SMEP aims to tackle a range of monsoon risks. Prepositioned machinery in ten sites across the district will tackle clear roads and waterways if landslides and floods block key access routes. SMEP engineers, local workers and refugees are also preparing safer land to relocate refugees from the most dangerous parts of the camps.

Local residents working on the canal clearing project said they felt happy to be working to protect their community. “It feels good that we were consulted at every step of this dredging work. It feels like it is our property that we’re working for,” said Syed Kashem, 65, a local community leader overseeing the dredging work.

IOM is also working with local community groups, each comprised of six refugees and five members of the host community and has supported 24 quick-impact projects in the area. They include building bridges, access roads, steps, drains, and slope protection work that will enable communities to better weather the monsoon, the agency said.

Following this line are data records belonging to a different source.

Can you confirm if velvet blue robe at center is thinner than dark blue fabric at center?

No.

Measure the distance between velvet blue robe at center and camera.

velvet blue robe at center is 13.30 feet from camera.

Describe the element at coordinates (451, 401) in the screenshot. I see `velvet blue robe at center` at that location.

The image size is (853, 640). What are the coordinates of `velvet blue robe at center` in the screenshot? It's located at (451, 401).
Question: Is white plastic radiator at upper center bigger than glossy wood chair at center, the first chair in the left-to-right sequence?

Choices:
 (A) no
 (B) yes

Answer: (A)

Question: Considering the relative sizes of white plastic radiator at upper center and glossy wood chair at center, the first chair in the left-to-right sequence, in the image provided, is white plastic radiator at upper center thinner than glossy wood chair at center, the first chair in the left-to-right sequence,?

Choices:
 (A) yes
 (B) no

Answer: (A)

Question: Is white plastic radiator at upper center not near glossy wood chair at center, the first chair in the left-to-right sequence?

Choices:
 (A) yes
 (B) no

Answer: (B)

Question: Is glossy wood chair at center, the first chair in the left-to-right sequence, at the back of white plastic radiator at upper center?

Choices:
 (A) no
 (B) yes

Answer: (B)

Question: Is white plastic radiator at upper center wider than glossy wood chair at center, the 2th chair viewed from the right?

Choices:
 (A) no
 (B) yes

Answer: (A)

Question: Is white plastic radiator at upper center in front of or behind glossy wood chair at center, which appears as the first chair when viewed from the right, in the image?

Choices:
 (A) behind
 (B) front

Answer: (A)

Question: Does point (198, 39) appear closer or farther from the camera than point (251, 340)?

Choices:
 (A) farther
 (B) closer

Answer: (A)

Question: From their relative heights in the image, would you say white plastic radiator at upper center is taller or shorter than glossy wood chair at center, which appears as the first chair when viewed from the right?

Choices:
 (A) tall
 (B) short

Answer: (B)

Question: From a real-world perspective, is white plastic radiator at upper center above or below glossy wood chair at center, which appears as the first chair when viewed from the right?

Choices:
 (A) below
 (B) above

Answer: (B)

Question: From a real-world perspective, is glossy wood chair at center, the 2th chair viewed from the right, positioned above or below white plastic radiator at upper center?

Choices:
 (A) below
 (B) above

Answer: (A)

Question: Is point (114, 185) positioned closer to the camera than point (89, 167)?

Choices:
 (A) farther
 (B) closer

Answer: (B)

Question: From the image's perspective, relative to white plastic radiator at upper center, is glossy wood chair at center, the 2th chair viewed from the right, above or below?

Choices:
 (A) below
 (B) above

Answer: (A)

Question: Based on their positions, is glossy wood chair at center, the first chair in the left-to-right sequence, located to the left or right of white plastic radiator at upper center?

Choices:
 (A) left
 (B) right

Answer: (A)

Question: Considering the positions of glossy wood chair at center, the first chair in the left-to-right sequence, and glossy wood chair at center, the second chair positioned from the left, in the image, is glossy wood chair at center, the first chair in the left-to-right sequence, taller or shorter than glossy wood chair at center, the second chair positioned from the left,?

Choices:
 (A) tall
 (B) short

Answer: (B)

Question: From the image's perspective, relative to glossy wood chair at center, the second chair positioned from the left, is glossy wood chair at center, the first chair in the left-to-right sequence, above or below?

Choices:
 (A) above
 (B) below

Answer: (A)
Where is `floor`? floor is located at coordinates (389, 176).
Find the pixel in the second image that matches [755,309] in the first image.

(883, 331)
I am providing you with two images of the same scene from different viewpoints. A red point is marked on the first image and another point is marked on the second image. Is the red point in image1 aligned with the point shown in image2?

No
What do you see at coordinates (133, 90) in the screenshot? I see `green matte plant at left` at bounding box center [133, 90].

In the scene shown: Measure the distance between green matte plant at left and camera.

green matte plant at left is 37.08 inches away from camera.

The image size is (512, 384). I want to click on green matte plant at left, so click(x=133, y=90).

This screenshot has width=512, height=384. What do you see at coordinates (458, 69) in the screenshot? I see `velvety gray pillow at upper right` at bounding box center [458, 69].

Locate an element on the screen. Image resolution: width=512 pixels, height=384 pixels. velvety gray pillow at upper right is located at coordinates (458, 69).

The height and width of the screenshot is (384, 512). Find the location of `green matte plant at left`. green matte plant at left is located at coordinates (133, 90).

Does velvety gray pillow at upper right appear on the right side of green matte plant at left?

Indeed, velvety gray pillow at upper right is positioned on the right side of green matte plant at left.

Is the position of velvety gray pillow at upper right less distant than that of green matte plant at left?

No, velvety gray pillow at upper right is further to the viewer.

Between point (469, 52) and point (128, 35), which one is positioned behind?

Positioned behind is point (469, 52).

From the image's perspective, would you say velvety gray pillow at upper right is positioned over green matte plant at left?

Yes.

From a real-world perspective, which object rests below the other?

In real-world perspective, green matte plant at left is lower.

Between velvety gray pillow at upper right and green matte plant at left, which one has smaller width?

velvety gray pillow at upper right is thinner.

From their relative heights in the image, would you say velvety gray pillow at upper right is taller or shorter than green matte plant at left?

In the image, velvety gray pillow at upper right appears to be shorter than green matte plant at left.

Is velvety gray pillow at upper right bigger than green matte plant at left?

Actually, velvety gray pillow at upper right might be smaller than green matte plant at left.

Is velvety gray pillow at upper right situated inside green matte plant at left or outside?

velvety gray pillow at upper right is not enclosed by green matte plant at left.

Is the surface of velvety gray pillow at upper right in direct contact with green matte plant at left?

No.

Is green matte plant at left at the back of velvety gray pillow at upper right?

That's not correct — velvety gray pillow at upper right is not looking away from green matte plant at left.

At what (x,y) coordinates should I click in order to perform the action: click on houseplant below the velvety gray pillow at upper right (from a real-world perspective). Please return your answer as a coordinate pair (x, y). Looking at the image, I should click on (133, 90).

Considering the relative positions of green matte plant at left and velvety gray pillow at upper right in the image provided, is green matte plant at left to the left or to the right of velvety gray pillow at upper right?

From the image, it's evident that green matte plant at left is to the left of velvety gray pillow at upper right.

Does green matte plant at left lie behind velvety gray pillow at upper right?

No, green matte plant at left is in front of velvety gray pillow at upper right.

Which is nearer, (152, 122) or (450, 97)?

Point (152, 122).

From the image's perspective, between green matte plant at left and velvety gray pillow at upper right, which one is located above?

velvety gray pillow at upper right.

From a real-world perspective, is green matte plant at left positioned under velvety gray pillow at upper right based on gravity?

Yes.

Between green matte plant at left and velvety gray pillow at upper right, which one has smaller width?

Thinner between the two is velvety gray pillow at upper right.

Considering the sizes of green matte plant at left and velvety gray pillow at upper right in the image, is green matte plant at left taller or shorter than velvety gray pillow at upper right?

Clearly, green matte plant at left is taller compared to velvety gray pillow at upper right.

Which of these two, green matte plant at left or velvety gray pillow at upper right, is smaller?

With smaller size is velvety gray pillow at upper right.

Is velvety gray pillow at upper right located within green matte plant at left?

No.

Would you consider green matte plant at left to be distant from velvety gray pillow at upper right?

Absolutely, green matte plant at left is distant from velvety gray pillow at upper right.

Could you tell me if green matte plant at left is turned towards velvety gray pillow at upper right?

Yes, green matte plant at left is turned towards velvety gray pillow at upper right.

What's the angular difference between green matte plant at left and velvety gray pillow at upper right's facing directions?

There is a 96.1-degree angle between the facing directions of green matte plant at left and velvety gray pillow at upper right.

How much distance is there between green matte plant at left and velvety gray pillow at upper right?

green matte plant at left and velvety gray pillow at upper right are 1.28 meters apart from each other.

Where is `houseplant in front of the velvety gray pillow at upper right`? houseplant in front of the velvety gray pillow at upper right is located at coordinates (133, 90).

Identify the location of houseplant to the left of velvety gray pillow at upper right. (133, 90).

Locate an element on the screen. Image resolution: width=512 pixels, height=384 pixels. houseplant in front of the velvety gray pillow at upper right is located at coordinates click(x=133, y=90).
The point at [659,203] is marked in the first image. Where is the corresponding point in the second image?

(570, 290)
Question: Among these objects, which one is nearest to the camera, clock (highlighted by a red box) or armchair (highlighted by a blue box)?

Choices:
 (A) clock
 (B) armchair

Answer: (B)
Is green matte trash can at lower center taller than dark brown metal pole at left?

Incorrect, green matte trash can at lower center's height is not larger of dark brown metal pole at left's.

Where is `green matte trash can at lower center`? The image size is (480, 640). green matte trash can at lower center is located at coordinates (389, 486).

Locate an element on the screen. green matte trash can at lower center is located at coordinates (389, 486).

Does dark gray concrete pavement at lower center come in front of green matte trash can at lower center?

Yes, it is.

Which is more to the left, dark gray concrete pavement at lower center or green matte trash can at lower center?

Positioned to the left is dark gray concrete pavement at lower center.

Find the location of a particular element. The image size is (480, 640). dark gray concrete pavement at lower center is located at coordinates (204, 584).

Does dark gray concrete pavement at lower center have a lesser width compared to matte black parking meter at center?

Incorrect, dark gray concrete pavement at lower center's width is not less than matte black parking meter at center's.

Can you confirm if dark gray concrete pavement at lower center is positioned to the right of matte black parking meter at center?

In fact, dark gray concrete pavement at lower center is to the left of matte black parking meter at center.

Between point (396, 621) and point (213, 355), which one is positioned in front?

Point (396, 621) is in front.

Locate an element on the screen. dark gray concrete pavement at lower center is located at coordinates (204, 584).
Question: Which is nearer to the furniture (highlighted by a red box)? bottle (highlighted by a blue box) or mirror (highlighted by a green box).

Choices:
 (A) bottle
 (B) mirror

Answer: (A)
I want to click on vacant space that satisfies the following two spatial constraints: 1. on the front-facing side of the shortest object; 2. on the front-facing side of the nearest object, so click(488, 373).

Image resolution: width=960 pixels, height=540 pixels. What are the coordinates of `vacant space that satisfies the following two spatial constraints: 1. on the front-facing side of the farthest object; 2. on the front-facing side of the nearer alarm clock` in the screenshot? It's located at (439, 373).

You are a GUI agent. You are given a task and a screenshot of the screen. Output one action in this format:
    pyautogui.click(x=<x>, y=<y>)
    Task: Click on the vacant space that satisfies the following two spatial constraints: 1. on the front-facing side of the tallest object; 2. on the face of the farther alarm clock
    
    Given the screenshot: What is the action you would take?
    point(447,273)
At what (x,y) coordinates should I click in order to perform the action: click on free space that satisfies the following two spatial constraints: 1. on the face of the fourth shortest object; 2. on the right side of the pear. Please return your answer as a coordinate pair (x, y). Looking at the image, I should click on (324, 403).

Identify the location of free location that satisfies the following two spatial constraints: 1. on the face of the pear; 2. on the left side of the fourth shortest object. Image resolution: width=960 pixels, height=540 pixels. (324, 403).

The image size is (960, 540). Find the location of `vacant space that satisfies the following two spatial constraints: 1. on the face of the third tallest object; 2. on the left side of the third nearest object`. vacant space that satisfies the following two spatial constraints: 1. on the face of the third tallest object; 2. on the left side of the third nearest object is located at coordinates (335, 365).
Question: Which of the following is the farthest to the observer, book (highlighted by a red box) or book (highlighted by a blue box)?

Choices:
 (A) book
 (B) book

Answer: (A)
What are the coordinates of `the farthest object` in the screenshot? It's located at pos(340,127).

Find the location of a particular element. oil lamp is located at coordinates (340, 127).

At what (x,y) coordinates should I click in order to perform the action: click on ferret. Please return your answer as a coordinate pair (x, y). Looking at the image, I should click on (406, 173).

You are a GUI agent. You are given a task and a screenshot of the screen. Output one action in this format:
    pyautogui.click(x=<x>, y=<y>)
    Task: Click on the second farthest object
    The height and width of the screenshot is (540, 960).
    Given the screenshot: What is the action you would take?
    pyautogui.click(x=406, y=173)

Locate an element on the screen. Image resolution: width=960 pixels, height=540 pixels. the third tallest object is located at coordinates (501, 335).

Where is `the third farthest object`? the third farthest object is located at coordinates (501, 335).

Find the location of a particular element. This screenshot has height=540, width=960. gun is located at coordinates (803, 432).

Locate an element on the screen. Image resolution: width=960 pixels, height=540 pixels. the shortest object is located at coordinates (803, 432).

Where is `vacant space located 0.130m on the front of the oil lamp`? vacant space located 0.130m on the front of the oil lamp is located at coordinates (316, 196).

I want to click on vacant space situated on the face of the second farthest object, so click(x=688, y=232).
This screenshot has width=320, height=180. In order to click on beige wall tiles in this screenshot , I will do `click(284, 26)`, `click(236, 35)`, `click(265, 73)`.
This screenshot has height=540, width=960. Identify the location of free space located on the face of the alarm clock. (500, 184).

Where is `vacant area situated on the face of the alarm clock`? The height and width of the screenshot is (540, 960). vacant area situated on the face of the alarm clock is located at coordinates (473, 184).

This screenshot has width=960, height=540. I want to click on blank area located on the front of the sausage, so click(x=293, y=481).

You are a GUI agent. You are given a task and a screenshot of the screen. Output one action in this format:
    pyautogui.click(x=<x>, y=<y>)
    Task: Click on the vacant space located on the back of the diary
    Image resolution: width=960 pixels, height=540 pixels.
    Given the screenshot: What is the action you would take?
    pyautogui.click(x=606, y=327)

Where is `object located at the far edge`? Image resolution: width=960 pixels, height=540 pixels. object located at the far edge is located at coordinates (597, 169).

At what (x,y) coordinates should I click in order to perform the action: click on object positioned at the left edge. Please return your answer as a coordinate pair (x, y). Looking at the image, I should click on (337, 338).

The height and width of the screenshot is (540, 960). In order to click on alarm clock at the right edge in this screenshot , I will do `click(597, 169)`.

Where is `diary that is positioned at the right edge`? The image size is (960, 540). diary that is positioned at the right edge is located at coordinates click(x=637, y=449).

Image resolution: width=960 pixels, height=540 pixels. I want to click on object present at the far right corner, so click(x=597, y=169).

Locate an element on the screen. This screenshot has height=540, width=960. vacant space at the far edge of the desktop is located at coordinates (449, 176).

Locals in Cox’s Bazar have also been trained in first aid, search and rescue, and fire safety to tackle disasters including cyclones and heavy rains and volunteer groups given tools to work alongside aid agencies, IOM said.

Refugee camps risk being hampered by adverse weather and IOM said it is also stockpiling emergency aid including tarpaulins, bamboo, food, water and medical supplies at its new Hnilla, Teknaf logistics hub, funded by Saudi aid agency KSrelief.